Davacı vekilinin hükme esas alınan kusur oranı ve kusuru raporuna yönelik istinaf başvurusunun incelenmesinde;
Türk Medeni Kanunun’un 6. maddesine göre “Kanunda aksine bir hüküm bulunmadıkça, taraflardan her biri, hakkını dayandırdığı olguların varlığını ispatla yükümlüdür.” 6098 sayılı TBK.nın zararın ve kusurun ispatı başlıklı 50. maddesinde, “Zarar gören, zararını ve zarar verenin kusurunu ispat yükü altındadır. Uğranılan zararın miktarı tam olarak ispat edilemiyorsa hâkim, olayların olağan akışını ve zarar görenin aldığı önlemleri göz önünde tutarak, zararın miktarını hakkaniyete uygun olarak belirler.” düzenlemesi yapılmıştır.

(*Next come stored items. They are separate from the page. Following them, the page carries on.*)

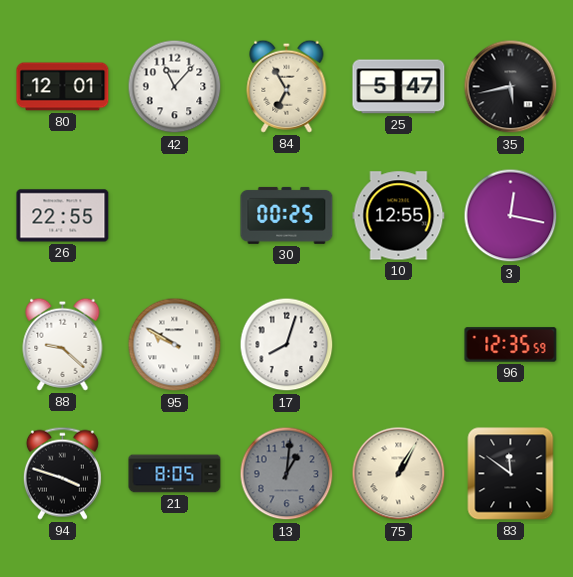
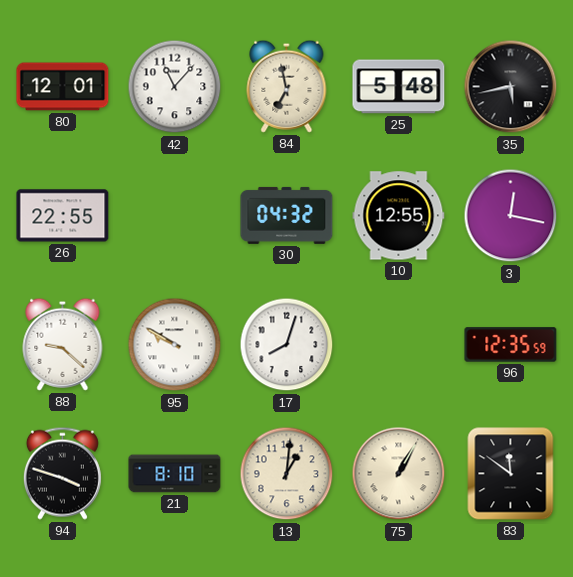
84: 6:55 -> 6:58
25: 5:47 -> 5:48
30: 00:25 -> 04:32
21: 8:05 -> 8:10
13 dial: grey -> cream
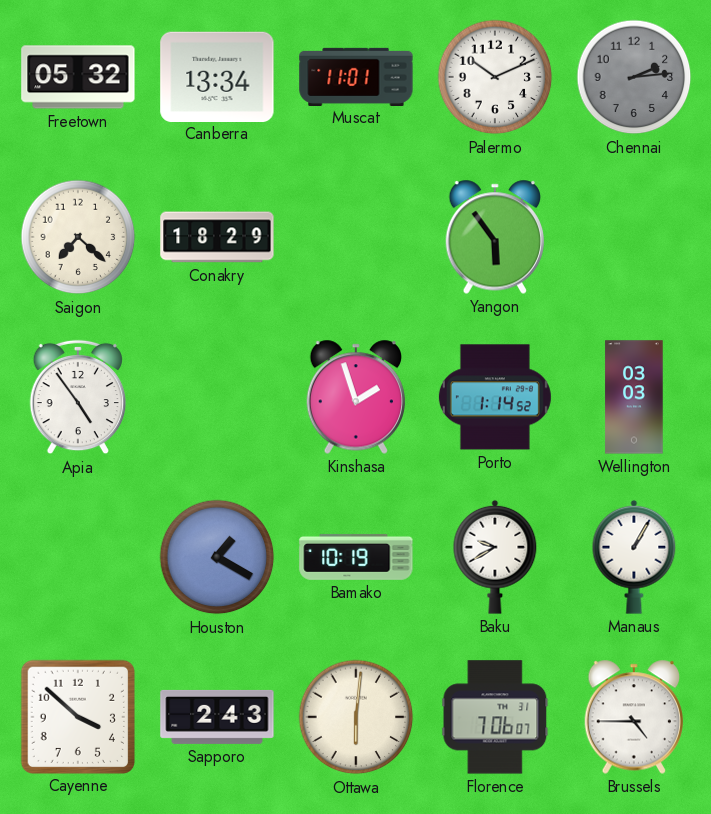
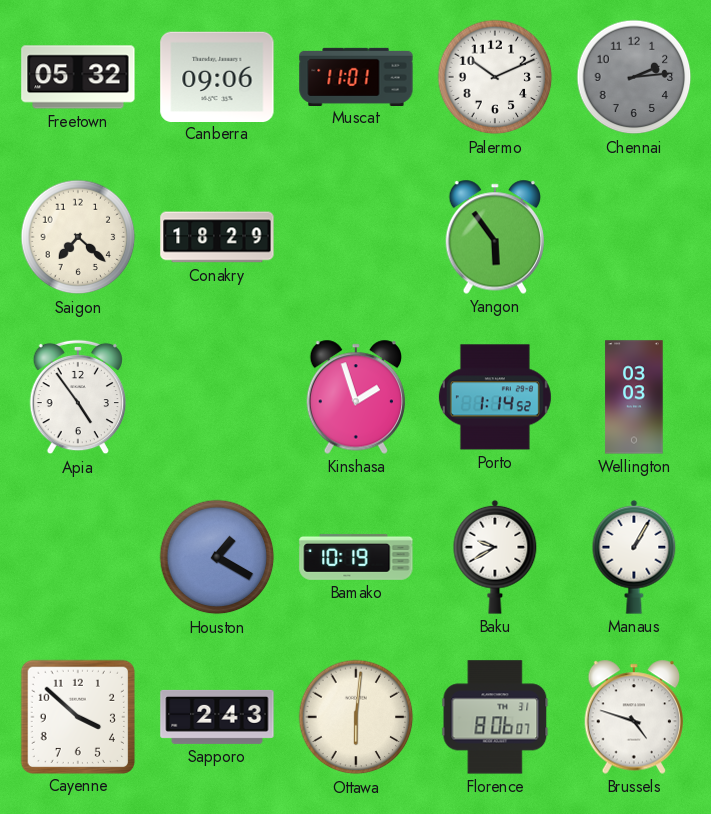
Canberra: 13:34 -> 09:06
Florence: 7:06 -> 8:06
Brussels: 4:45 -> 4:48
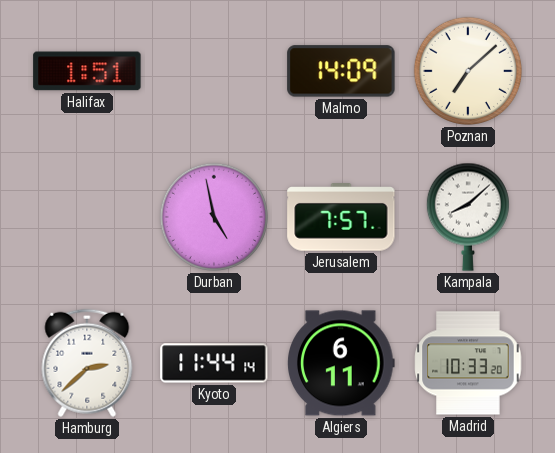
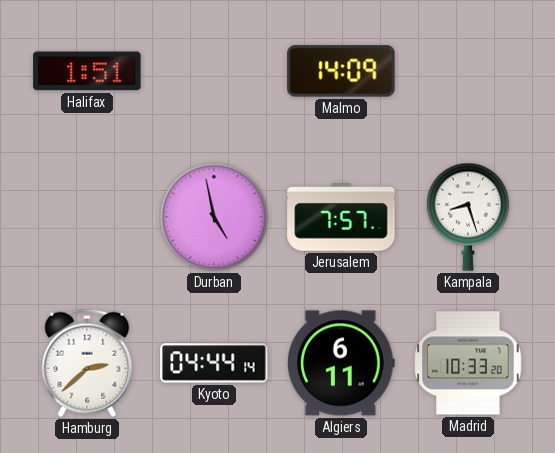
Poznan: 7:08 -> none
Kampala: 8:08 -> 8:27
Kyoto: 11:44 -> 04:44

Bu hale göre haksız fiilini bir türü olan trafik kazası nedeniyle yaralanmadan kaynaklanan zararın tazmini için açılan davada; davacı taraf iddia olunan trafik kazasının çift taraflı olduğunun ve varsa diğer araç sürücüsünün kusurunun iddia eden tarafından ispat edilmesi gerekir. Oysa dosya içindeki bilgi ve belgelirden, gerçekleşen kazanın çift taraflı trafik kazası olduğunun ispatlanamadığı gibi, bin an için gerçekleşen kazanın çift taraflı trafik kazası olduğunun kabulü halinde bile 24.06.2021 havale tarihli bilirkişi raporda 1. durum olarak kabul edilen “…plakası tespit edilemeyen araç taşıt yolunda duruyor veya duraksıyorsa..” ihtimali üzerine kusur oranını belirlendiği ve fakat davacı tarafça plakası tespit edilemeyen aracın yolda durduğu iddiasını da ispatlanamadığı anlaşılmakla, davacı vekilinin istinaf başvurusu haksız bulunmuştur.

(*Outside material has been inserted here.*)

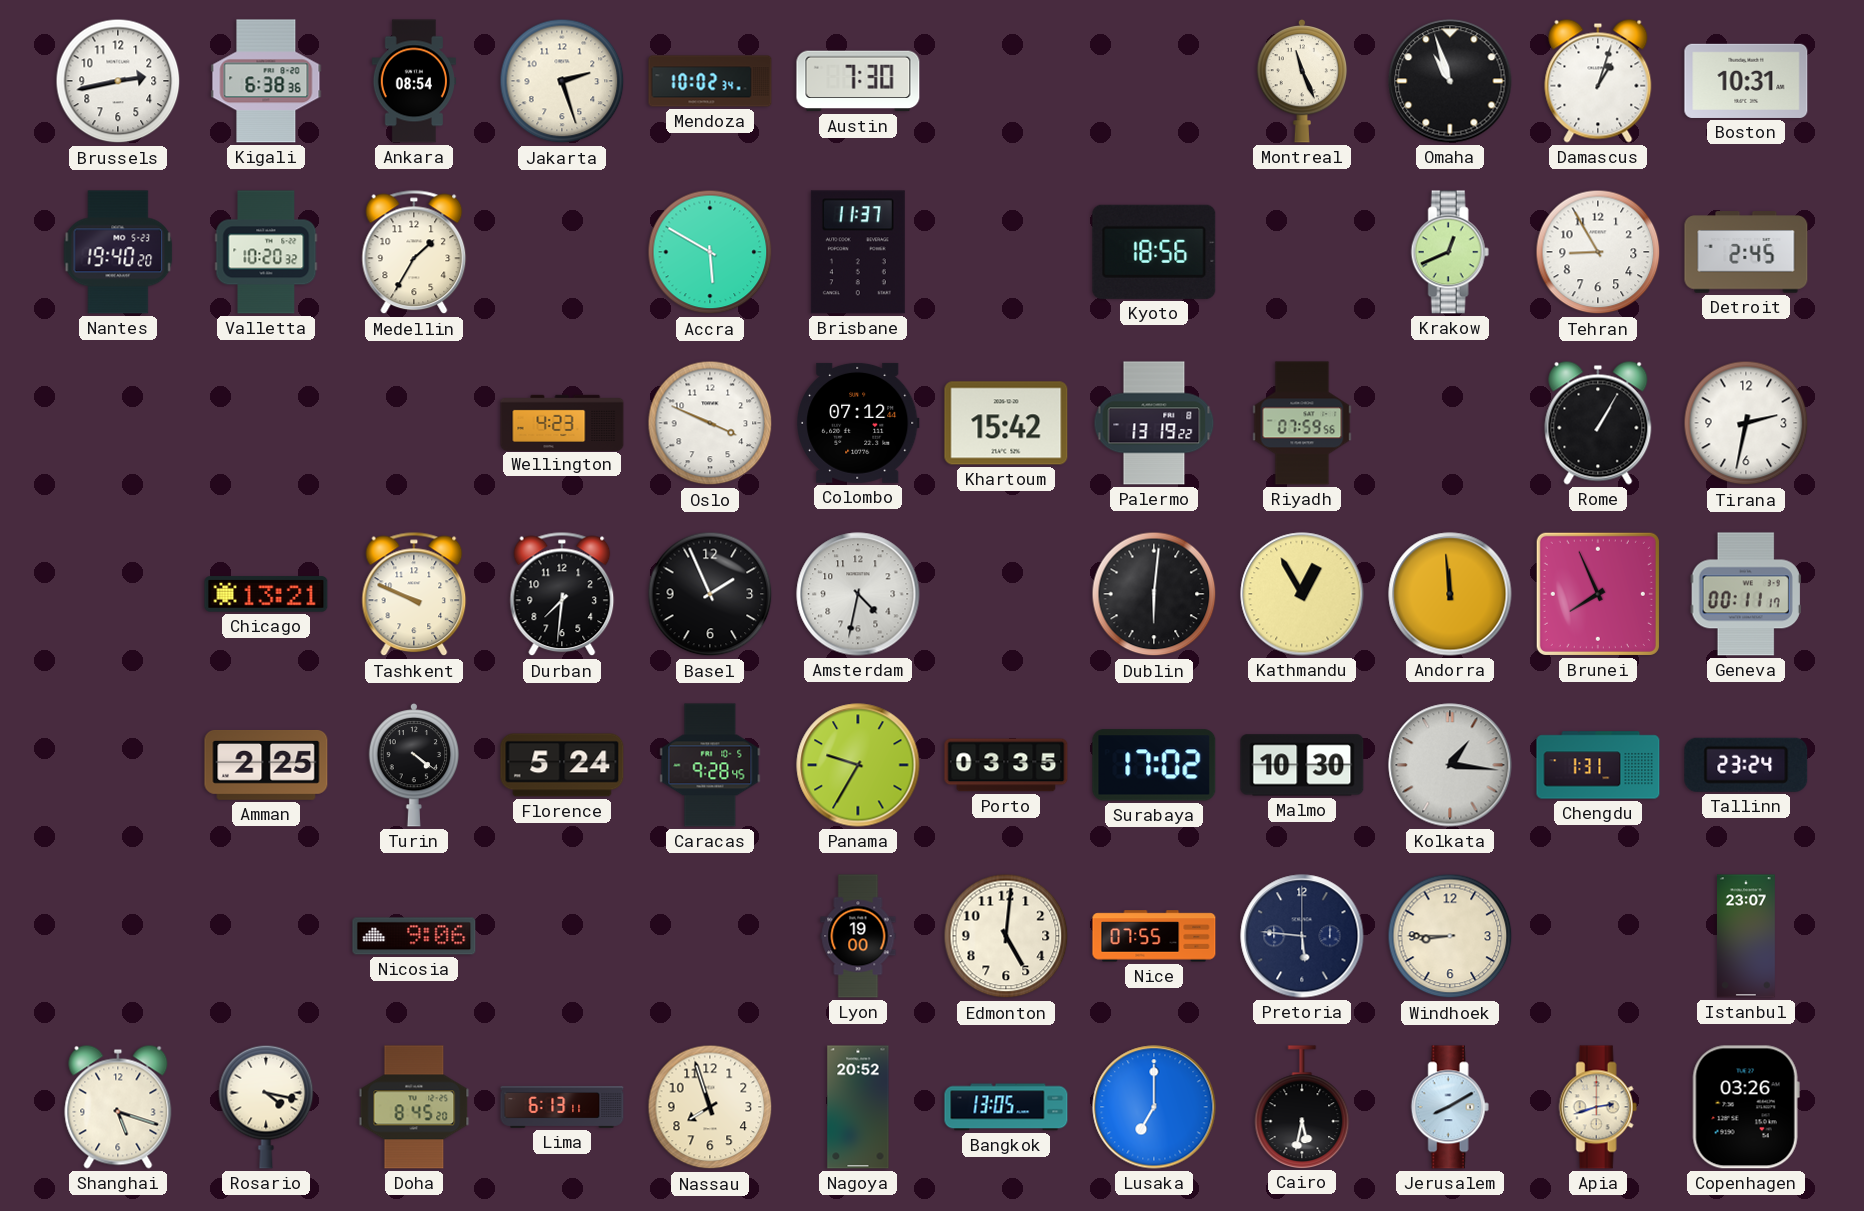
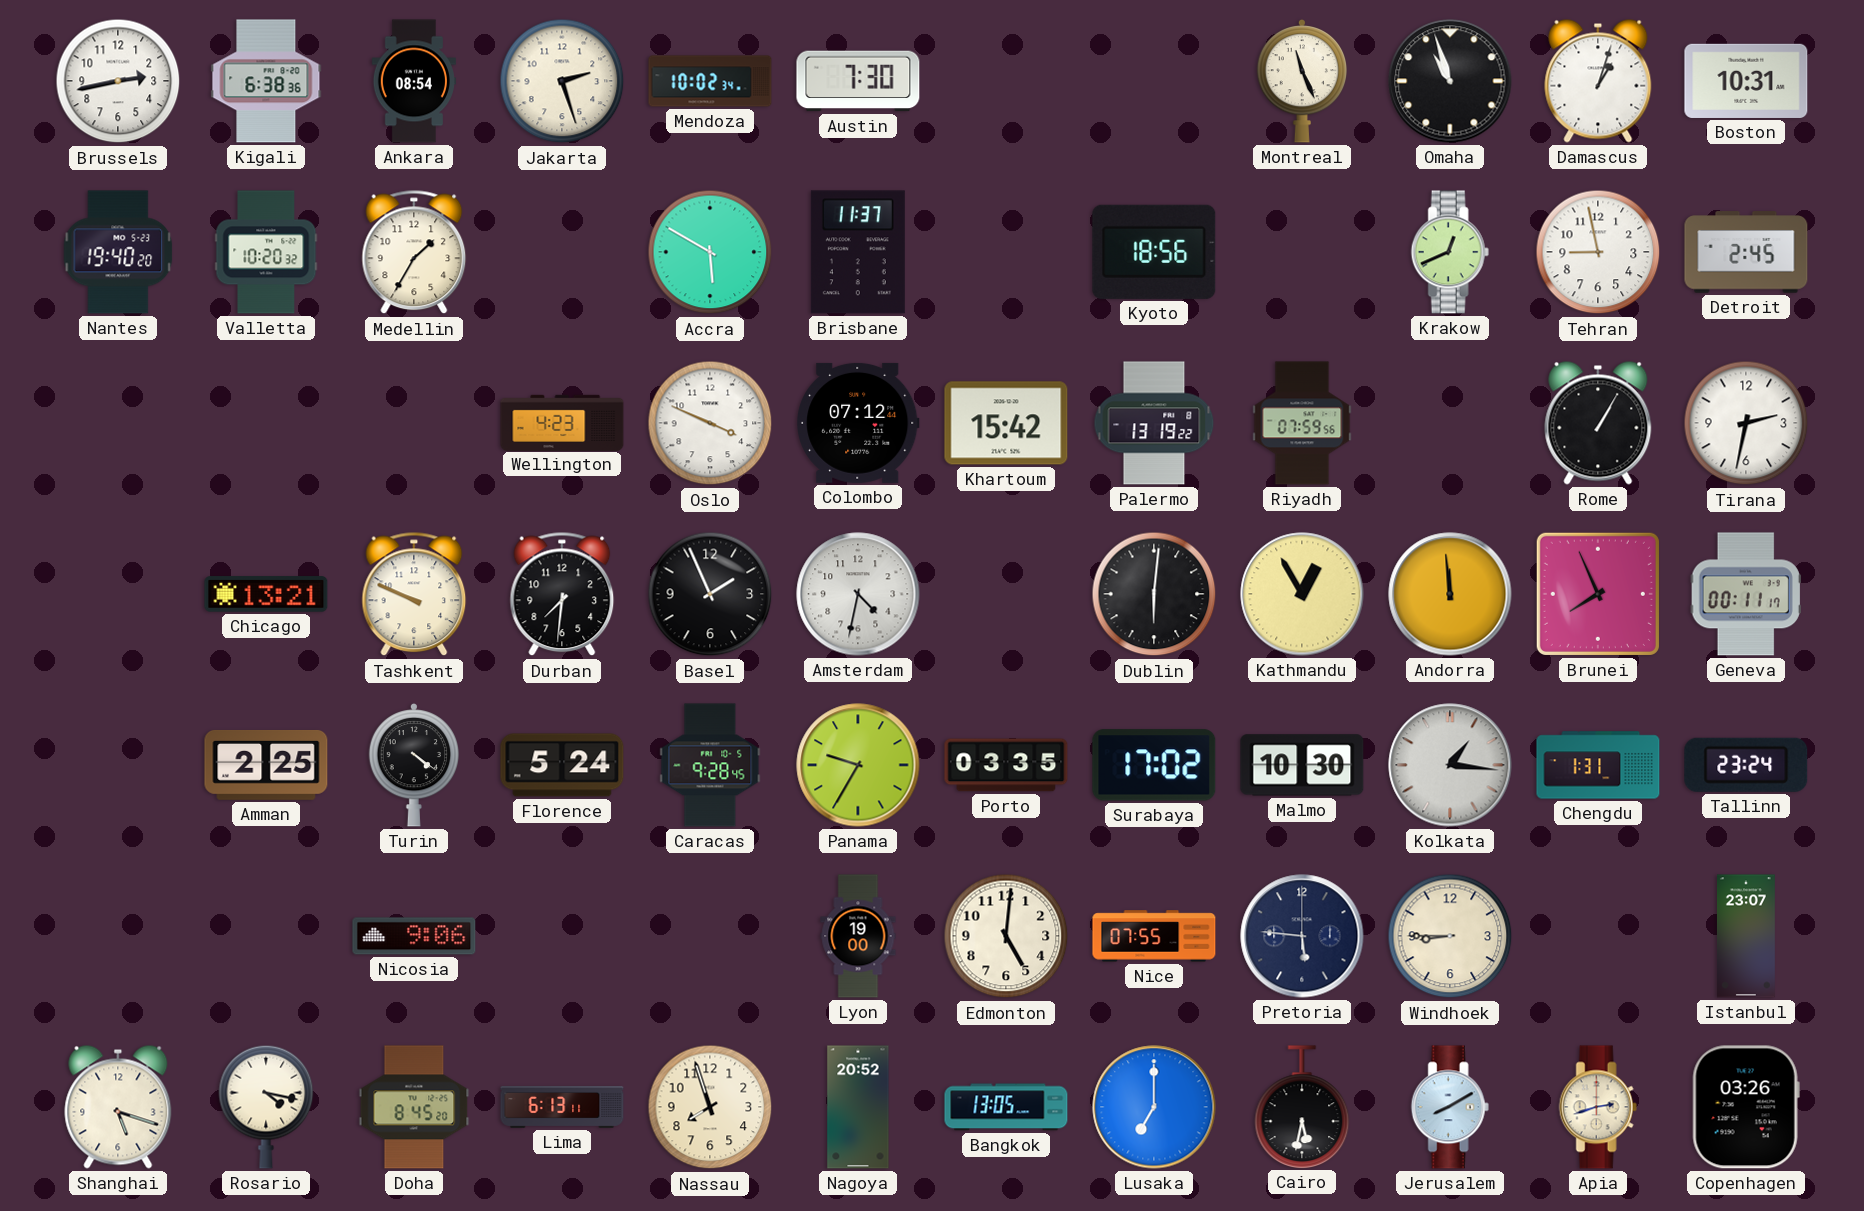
Tehran: 8:55 -> 8:58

HMK’nın 355. maddesi gereği, kamu düzenine aykırılık teşkil eden hususlar hariç tutularak, istinaf neden ve gerekçeleri ile sınırlı olmak üzere yapılan incelemede;
İlk Derece Mahkemesince açıklanan ve benimsenen nedenlerle dosya içeriğine, toplanan delillere, hükmün dayandığı yasal ve hukuksal gerekçeye ve delillerin taktirinde ve değerlendirilmesinde bir isabetsizlik bulunmamasına göre, ilk derece mahkemesince davanın yazılı şekilde karar verilmiş olmasında, usul ve esas yönünden yasaya aykırı bir durum bulunmadığı anlaşılmakla, davacı vekilinin istinaf başvurusunun HMK’nın 353/1-b.1 maddesi gereğince esastan reddine karar verilmesi gerekmiş ve aşağıdaki şekilde hüküm kurulmuştur.

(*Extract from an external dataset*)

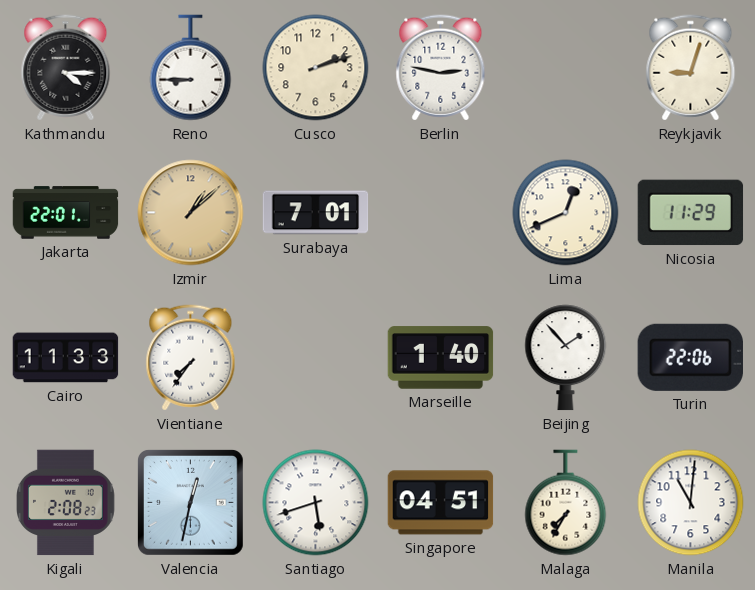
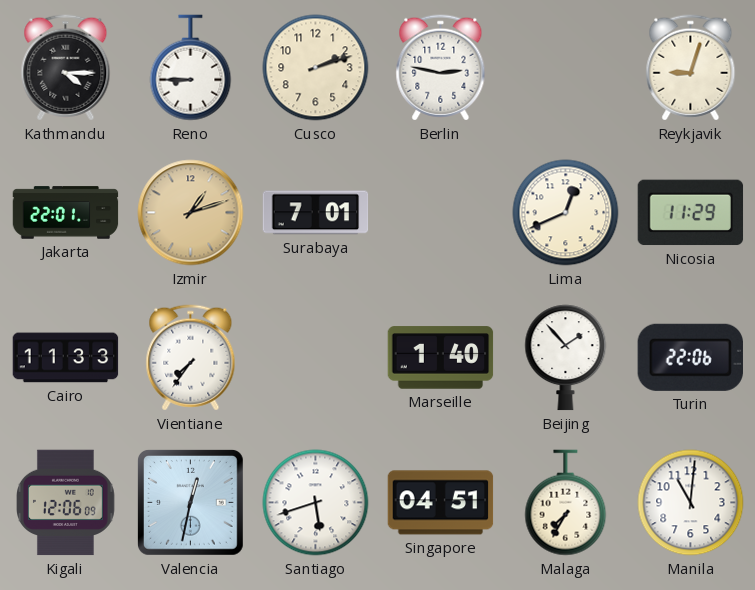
Izmir: 1:08 -> 1:12
Kigali: 2:08 -> 12:06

HÜKÜM: Gerekçesi yukarıda açıklandığı üzere;
1-İlk Derece mahkemesi kararı usul ve yasaya uygun olduğundan, davacı vekilinin istinaf başvurusunun HMK’nın 353/1-b.1. maddesi gereğince ESASTAN REDDİNE,
2-Davacı tarafın adli yardım talebinin kabul edildiği ve istinaf harçlarının alınmadığı hususu gözetilerek Harçlar Kanunu gereğince alınması gereken 179,90 TL istinaf karar harcı ile 492,00 TL istinaf kanun yoluna başvurma harcı olmak üzere 671,90 TL harcın davacıdan tahsili ile Hazineye gelir kaydına,
3-Davacı tarafından yapılan istinaf giderlerinin kendi üzerinde bırakılmasına,
4-Artan gider avansının bulunması halinde, karar kesinleştiğinde ilgilisine iadesine,
5-İstinaf incelemesi duruşmasız yapıldığından taraflar lehine vekalet ücreti takdirine yer olmadığına,

Dair, 6100 sayılı Hukuk Muhakemeleri Kanunu’nun 361. maddesi gereğince; Dairemizin kararının taraflara tebliğ tarihinden itibaren 2 hafta içinde kararı veren Adana Bölge Adliye Mahkemesi 3. Hukuk Dairesi’ne, yahut temyiz edenin bulunduğu yer Bölge Adliye Mahkemesi ilgili Hukuk Dairesine veya Dairemize gönderilmek üzere İlk Derece Mahkemesi’ne verilebilecek bir dilekçe ile YARGITAY’A TEMYİZ YOLU AÇIK olmak üzere, dosya üzerinde yapılan inceleme sonucunda oy birliği ile karar verildi. 15.06.2023

Başkan Üye Üye Katip

İş bu karar 5070 Sayılı Yasa hükümlerine uygun olarak elektronik imza ile imzalanmıştır.